[Dataset entries]
- - - - - - -

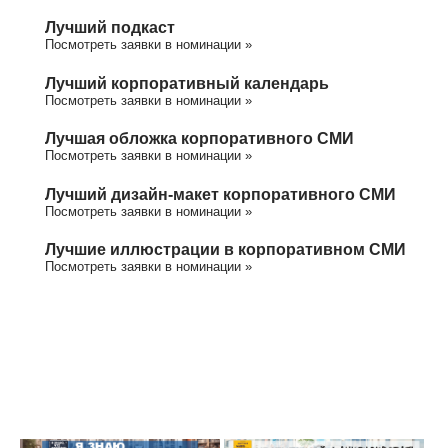
Лучший подкаст
Посмотреть заявки в номинации »
Лучший корпоративный календарь
Посмотреть заявки в номинации »
Лучшая обложка корпоративного СМИ
Посмотреть заявки в номинации »
Лучший дизайн-макет корпоративного СМИ
Посмотреть заявки в номинации »
Лучшие иллюстрации в корпоративном СМИ
Посмотреть заявки в номинации »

- - - - - - -

What the exercise asks:
What is wanted is a verbatim transcription of every record above, pictures excluded.

Response below:
Лучший подкаст
Посмотреть заявки в номинации »
Лучший корпоративный календарь
Посмотреть заявки в номинации »
Лучшая обложка корпоративного СМИ
Посмотреть заявки в номинации »
Лучший дизайн-макет корпоративного СМИ
Посмотреть заявки в номинации »
Лучшие иллюстрации в корпоративном СМИ
Посмотреть заявки в номинации »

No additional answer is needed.